People have been around for a long time. More than four thousand years ago, they were building pyramids in Egypt. Three thousand years ago, the Zhou dynasty ruled in China, King David sat on the throne in Israel, and the Greeks were fighting a war against Troy. Two thousand years ago, Jesus Christ and Augustus Caesar were alive. A thousand years ago, William the Conqueror invaded England. And just a few dozen years ago, Neil Armstrong walked on the moon. The fascinating thing about history that by re-telling the past, it teaches us about the present and in doing so, it lays the foundation for our future. Think about that! Everything you see around you every day, every item you use and every word you say has is own unique history. So, on the one hand, history is a linear sequence of events while on the other it is the story that explains why things are they way they are.

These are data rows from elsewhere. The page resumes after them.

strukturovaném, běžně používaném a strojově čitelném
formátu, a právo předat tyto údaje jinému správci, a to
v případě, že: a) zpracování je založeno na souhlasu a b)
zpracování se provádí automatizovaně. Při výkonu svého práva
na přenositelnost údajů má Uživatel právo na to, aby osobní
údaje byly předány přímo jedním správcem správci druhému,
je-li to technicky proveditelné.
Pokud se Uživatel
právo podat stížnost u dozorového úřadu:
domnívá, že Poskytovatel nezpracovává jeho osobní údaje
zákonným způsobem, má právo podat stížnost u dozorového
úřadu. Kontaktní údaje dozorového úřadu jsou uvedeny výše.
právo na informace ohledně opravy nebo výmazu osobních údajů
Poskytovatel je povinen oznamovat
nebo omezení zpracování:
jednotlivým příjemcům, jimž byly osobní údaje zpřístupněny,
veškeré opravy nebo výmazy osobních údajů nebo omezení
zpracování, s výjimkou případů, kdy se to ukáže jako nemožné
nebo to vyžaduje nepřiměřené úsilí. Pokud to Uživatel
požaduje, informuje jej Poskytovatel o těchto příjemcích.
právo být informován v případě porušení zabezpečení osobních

People learn history for many reasons. You may want to understand how things happen, and why. You may be interested in the great art or the great scientific discoveries of the past. You may want to learn the truth behind stories you have heard about Helen of Troy or Romeo and Juliet. Or you may just want to hear entertaining stories that are true.
How to begin? One way is to begin at the beginning, with the history of people who lived near river banks, such as the Fertile Crescent, the Indus Valley, the Huanghe Valley and the Nile Valley civilisations. The trouble with that is that you may grow up and grow old before you ever get to the history that your parents and grandparents lived through. Some people begin by learning the history of their own land, and leave for later the history of other lands and other peoples. Some people are only interested in things that are happening now, or in their lifetimes, or in their parents or grandparents lifetimes.
It seems to me that the best way to learn history is to make several quick passes through history -- like the one you read in the first paragraph of this Wikibook. If you want to know more, you can branch off to study any of the many topics that are lightly covered here.
Things that are the same; things that are differentEdit
All human beings, in all places and at all times, are born, grow up, and die, we laugh and cry, we sing and dance, we trade, we raise families, we eat and drink, we sleep. These are things that we have in common with the people of the past.
But people live in many different ways. There are times when many people grow old, and other times when most people die young. There are times when people live in peace, and other times when they are caught up in wars. Some people hunt, some farm, some work in factories. Art, music, religion, family life, customs and laws all differ widely from place to place and time to time. Each culture has its unique forms of expression: the dances of the Bantu peoples, the music of the Beatles.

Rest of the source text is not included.